Joseph played an aching tune on the piano as we set up chairs, creating an oblong circle with the pews at the front. Thirty five of us sat in circle, and that same quiet sober feeling we’ve been noting was in the room as we spoke. Great sadness was there. A bit of shame. A touch of anger and frustration. And a good deal of hope and gladness and powerful energy and appreciation. To be talking about these things, to be speaking out from the tangle of lies and secrets and delusions in which we are so often caught, to sit in circle with others and be allowed to feel what we feel, to know we are not alone, not crazy, to walk through this present predicament together, to face into the world as it is and not be undone by that, this is truly a remarkable experience for many who sit in these circles.

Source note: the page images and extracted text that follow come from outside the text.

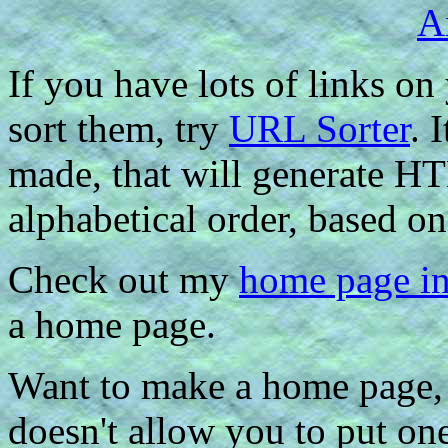
If you have lots of links on
sort them, try
URL Sorter
. 
made, that will generate HT
alphabetical order, based on
Check out my
home page i
a home page.
Want to make a home page, 
doesn't allow you to put o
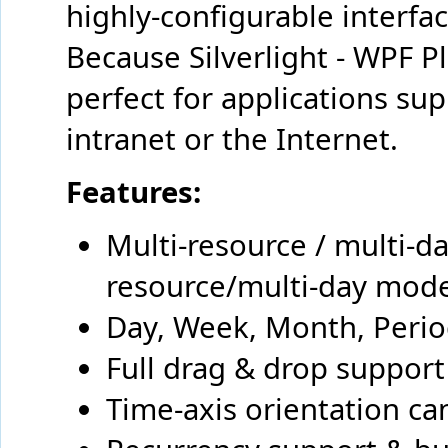
highly-configurable interfac
Because Silverlight - WPF Pl
perfect for applications su
intranet or the Internet.
Features:
Multi-resource / multi-d
resource/multi-day mod
Day, Week, Month, Perio
Full drag & drop support
Time-axis orientation can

There is more than sadness and fear and anger here, and people begin to feel that for themselves… that maybe our present predicament, maybe this thing that looks like a scary problem, is actually the good news, for it heralds an end to the insanity in which we live.

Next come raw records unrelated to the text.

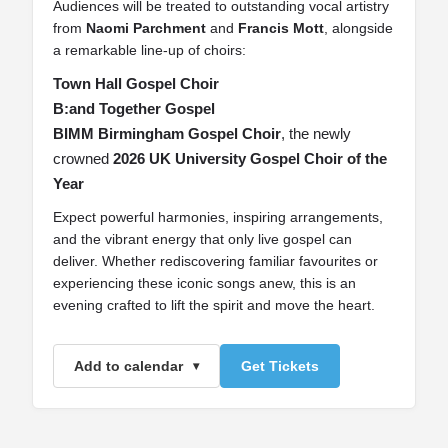
Audiences will be treated to outstanding vocal artistry
from
Naomi Parchment
and
Francis Mott
, alongside
a remarkable line‑up of choirs:
Town Hall Gospel Choir
B:and Together Gospel
BIMM Birmingham Gospel Choir
, the newly
crowned
2026 UK University Gospel Choir of the
Year
Expect powerful harmonies, inspiring arrangements,
and the vibrant energy that only live gospel can
deliver. Whether rediscovering familiar favourites or
experiencing these iconic songs anew, this is an
evening crafted to lift the spirit and move the heart.
Add to calendar
Get Tickets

We spoke of many things in Vancouver, of hopes and plans and dreams, of hopelessness and planlessness and dreamlessness. We spoke of responses to make and paths to walk. We spoke of our own lives. And at the end, as we Boomers moved into packing up and heading out mode, in order to get our tired selves back into our warm beds, we noticed that a sweet circle of young people had formed in the front, connecting and planning their next step…

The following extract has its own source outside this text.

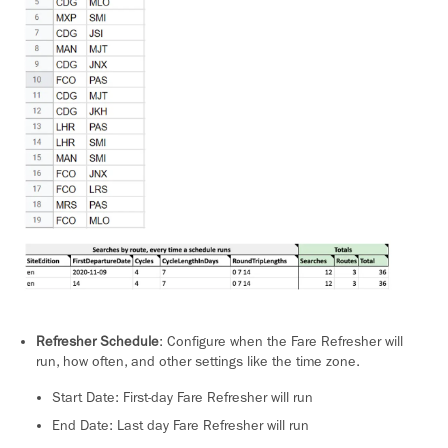
Refresher Schedule
: Configure when the Fare Refresher will
run, how often, and other settings like the time zone.
Start Date: First-day Fare Refresher will run
End Date: Last day Fare Refresher will run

We drove back to Nic and Vivienne’s for a cup of hot tea and a cookie or three, again unwinding from the event’s energy. We scratched the cat and spoke of the coming storm and then retired for our night’s rest.
I sit now in this floating home, looking out the windows upstairs as the rain falls. A Great Blue Heron flew right at us a moment ago, veering up before it reached the house. I notice, as I write this, that I am in that place of which Mr. Stevens sings. I’m in love with everything right now, with the life all around me, with the people I am encountering, and it makes me feel sad, that love… that love. Underneath the anger and frustration and disgust with my fellow clever monkeys, there lies a deep love for them, and for the this beautiful world, and I’m finding that love just as the world itself is unraveling, as those clever monkeys, many of them, most of them, descend further into delusion and desperate destruction. Deep sadness fills my broken heart, to find love in this time of loss…
Thank you, Vancouver. Thank you Vivienne and Nic and Phil and the many others who helped make this part of our journey such a success. We wish you all the very best as the present moment slides into the future.
It’s my day off.
I think I smell coffee down on the first floor.
I’ll be back in a few…
Tim
October 18th, 2007 at 2:39 pm
I much enjoyed the event in Ladner, which is a sleepy burb where nothing much happens; not end of the line like Bellingham for disaffected Americans who head for the West Coast and then turn North until they hit the border.
A poet and writer whose work helped me get started as an activist with Sierra Club years ago, Robinson Jeffers, had a similar message to Way to Go;
… Organic wholeness, the wholeness of life and things, the divine beauty of the universe. Love that, not man
Apart from that,or else you will share man’s pitiful confusions, or drown in despair when his days darken.
Not Man Apart
November 13th, 2007 at 7:51 am
Thanks, John. I’ve heard the phrase “Not Man Apart” before, but didn’t know where it came from. Glad you made it to Ladner.